EXCERPTED DATA Start Marker
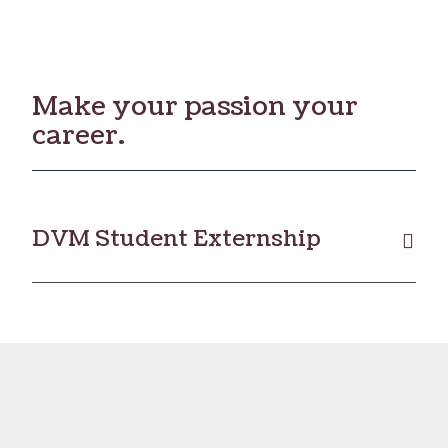
Make your passion your
career.
DVM Student Externship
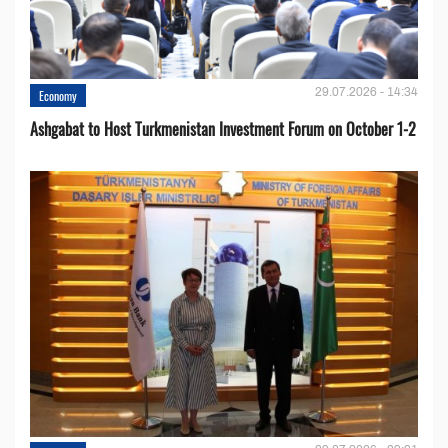
29.07.2026 - 14:34
Economy
Ashgabat to Host Turkmenistan Investment Forum on October 1-2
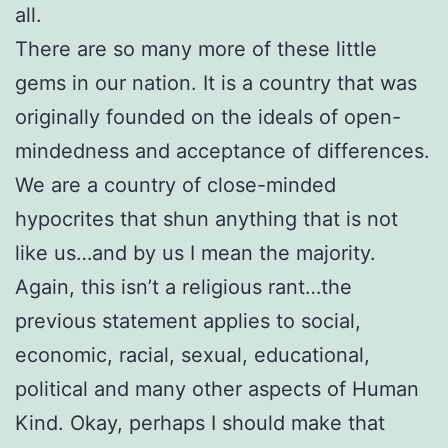
all.
There are so many more of these little
gems in our nation. It is a country that was
originally founded on the ideals of open-
mindedness and acceptance of differences.
We are a country of close-minded
hypocrites that shun anything that is not
like us…and by us I mean the majority.
Again, this isn’t a religious rant…the
previous statement applies to social,
economic, racial, sexual, educational,
political and many other aspects of Human
Kind. Okay, perhaps I should make that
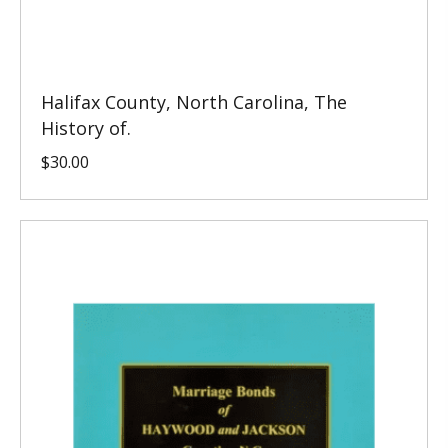
Halifax County, North Carolina, The
History of.
$
30.00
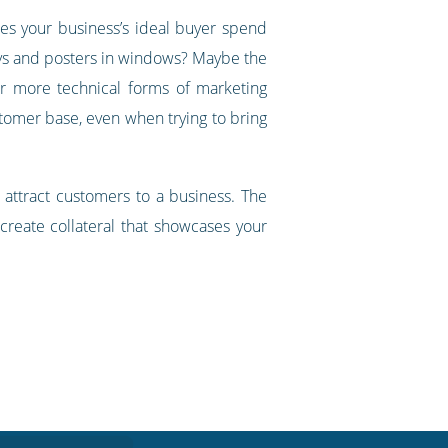
oes your business’s ideal buyer spend
plays and posters in windows? Maybe the
fer more technical forms of marketing
stomer base, even when trying to bring
n attract customers to a business. The
create collateral that showcases your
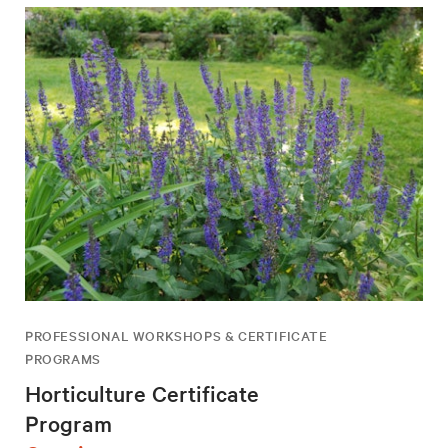
PROFESSIONAL WORKSHOPS & CERTIFICATE
PROGRAMS
Horticulture Certificate
Program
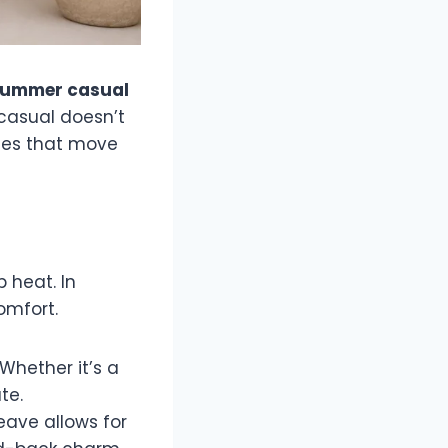
ummer casual
, casual doesn’t
eces that move
 heat. In
omfort.
Whether it’s a
te.
eave allows for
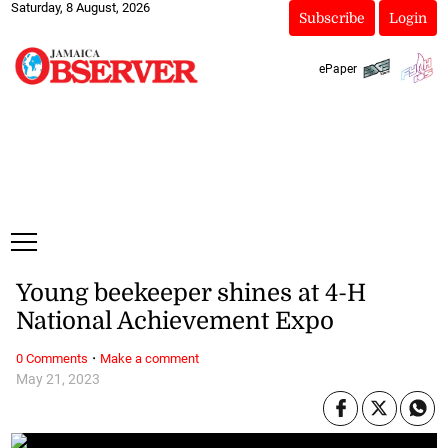
Saturday, 8 August, 2026
Subscribe
Login
ePaper
Young beekeeper shines at 4-H
National Achievement Expo
·
0 Comments
Make a comment
May 21, 2023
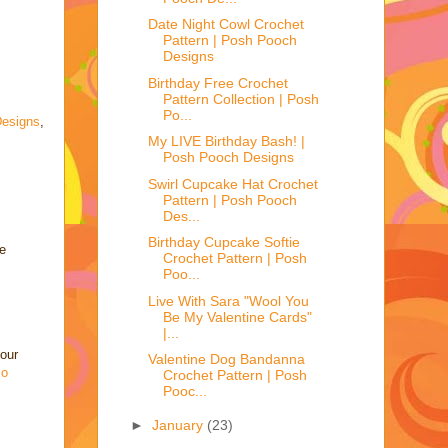
Date Night Cowl Crochet
Pattern | Posh Pooch
Designs
Birthday Free Crochet
Pattern Collection | Posh
Po...
esigns
,
My LIVE Birthday Bash! |
Posh Pooch Designs
Swirl Cupcake Hat Crochet
Pattern | Posh Pooch
Des...
Birthday Cupcake Softie
e
Crochet Pattern | Posh
Poo...
Live With Sara "Wool You
Be My Valentine Cards"
|...
your
Valentine Dog Bandanna
co
Crochet Pattern | Posh
Pooc...
►
January
(23)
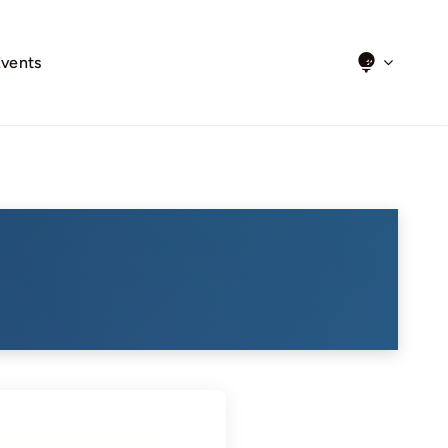
Events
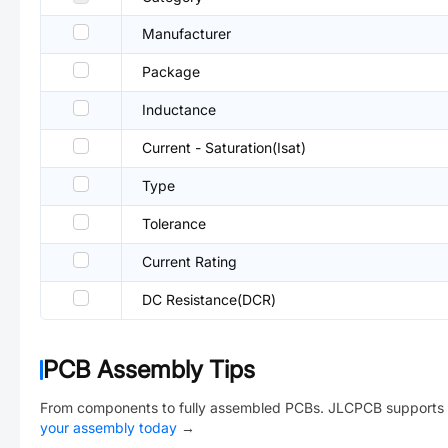
Manufacturer
Package
Inductance
Current - Saturation(Isat)
Type
Tolerance
Current Rating
DC Resistance(DCR)
PCB Assembly Tips
From components to fully assembled PCBs. JLCPCB supports 
your assembly today
→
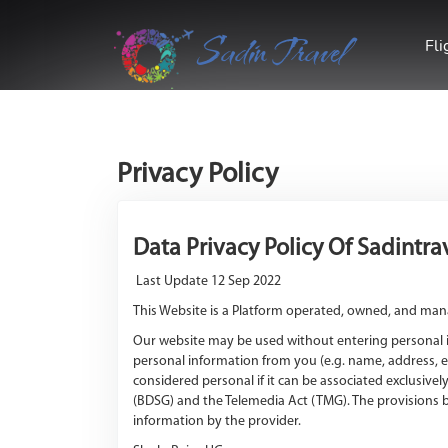
Sadin Travel
Fli
Privacy Policy
Data Privacy Policy Of Sadintr
Last Update 12 Sep 2022
This Website is a Platform operated, owned, and man
Our website may be used without entering personal in
personal information from you (e.g. name, address, e
considered personal if it can be associated exclusive
(BDSG) and the Telemedia Act (TMG). The provisions b
information by the provider.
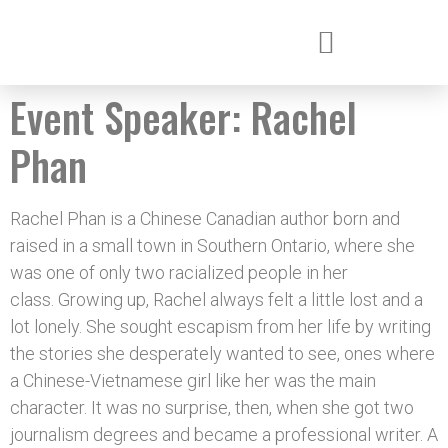
Event Speaker:
Rachel
Phan
Rachel Phan is a Chinese Canadian author born and
raised in a small town in Southern Ontario, where she
was one of only two racialized people in her
class. Growing up, Rachel always felt a little lost and a
lot lonely. She sought escapism from her life by writing
the stories she desperately wanted to see, ones where
a Chinese-Vietnamese girl like her was the main
character. It was no surprise, then, when she got two
journalism degrees and became a professional writer. A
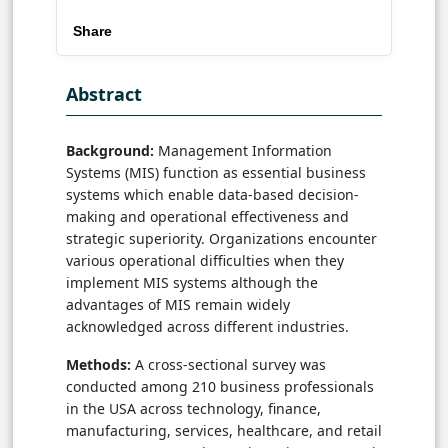
Share
Abstract
Background:
Management Information
Systems (MIS) function as essential business
systems which enable data-based decision-
making and operational effectiveness and
strategic superiority. Organizations encounter
various operational difficulties when they
implement MIS systems although the
advantages of MIS remain widely
acknowledged across different industries.
Methods:
A cross-sectional survey was
conducted among 210 business professionals
in the USA across technology, finance,
manufacturing, services, healthcare, and retail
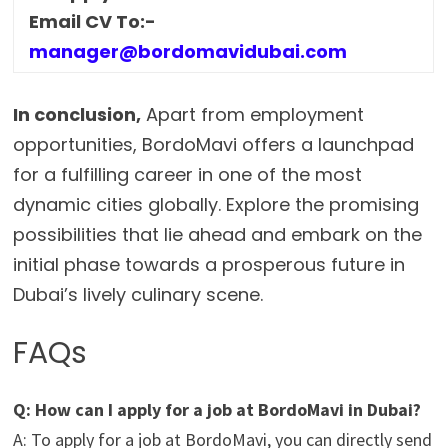
Email CV To:-
manager@bordomavidubai.com
In conclusion,
Apart from employment
opportunities, BordoMavi offers a launchpad
for a fulfilling career in one of the most
dynamic cities globally. Explore the promising
possibilities that lie ahead and embark on the
initial phase towards a prosperous future in
Dubai’s lively culinary scene.
FAQs
Q: How can I apply for a job at BordoMavi in Dubai?
A: To apply for a job at BordoMavi, you can directly send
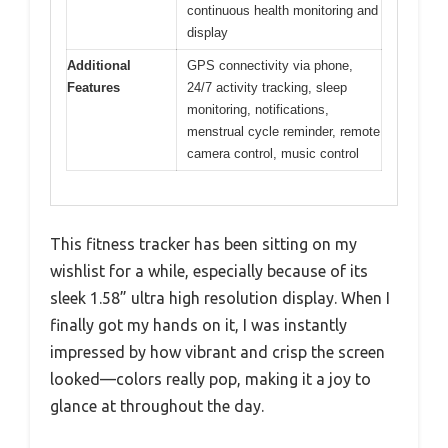
continuous health monitoring and
display
Additional
GPS connectivity via phone,
Features
24/7 activity tracking, sleep
monitoring, notifications,
menstrual cycle reminder, remote
camera control, music control
This fitness tracker has been sitting on my
wishlist for a while, especially because of its
sleek 1.58” ultra high resolution display. When I
finally got my hands on it, I was instantly
impressed by how vibrant and crisp the screen
looked—colors really pop, making it a joy to
glance at throughout the day.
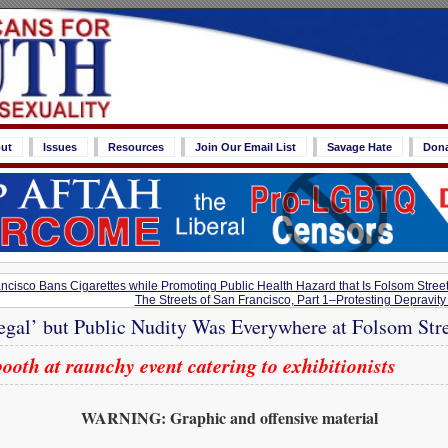
ut
Issues
Resources
Join Our Email List
Savage Hate
Don
cisco Bans Cigarettes while Promoting Public Health Hazard that Is Folsom Street
The Streets of San Francisco, Part 1–Protesting Depravity i
legal’ but Public Nudity Was Everywhere at Folsom Stre
oth at raunchy event catering to exhibitionists
WARNING: Graphic and offensive material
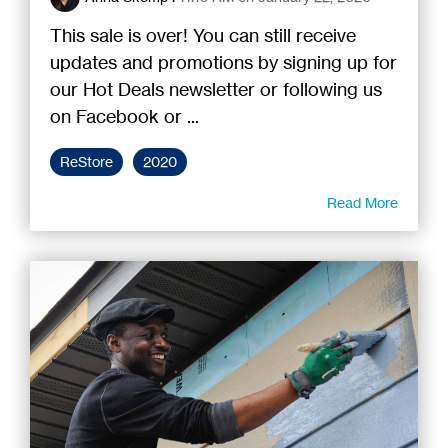
This sale is over! You can still receive
updates and promotions by signing up for
our Hot Deals newsletter or following us
on Facebook or ...
ReStore
2020
Read More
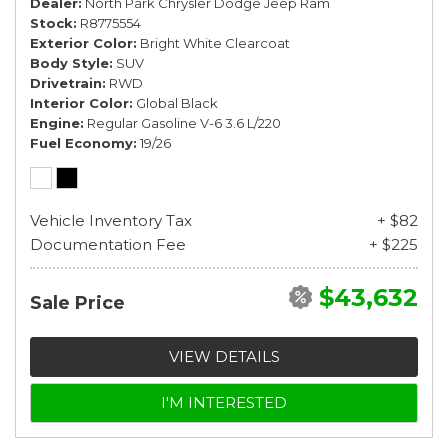
Dealer
North Park Chrysler Dodge Jeep Ram
Stock
R8775554
Exterior Color
Bright White Clearcoat
Body Style
SUV
Drivetrain
RWD
Interior Color
Global Black
Engine
Regular Gasoline V-6 3.6 L/220
Fuel Economy
19/26
Vehicle Inventory Tax
+ $82
Documentation Fee
+ $225
$43,632
Sale Price
VIEW DETAILS
I'M INTERESTED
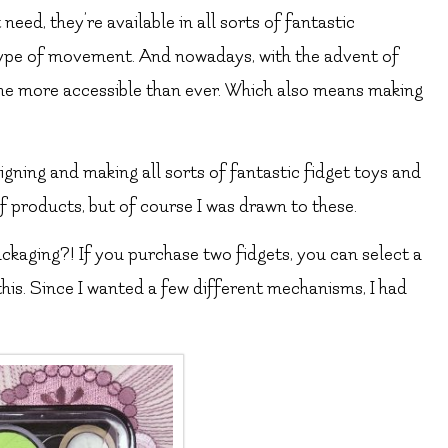
 need, they’re available in all sorts of fantastic
type of movement. And nowadays, with the advent of
ome more accessible than ever. Which also means making
signing and making all sorts of fantastic fidget toys and
 products, but of course I was drawn to these.
ackaging?! If you purchase two fidgets, you can select a
this. Since I wanted a few different mechanisms, I had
EXCERPTED DATA End Marker
TASK TO COMPLETE: All of the lines above that carry the string "Policy" need to be found and copied.

RESPONSE TO THIS EXERCISE:
Privacy Policy
Data Privacy Policy Of Sadintr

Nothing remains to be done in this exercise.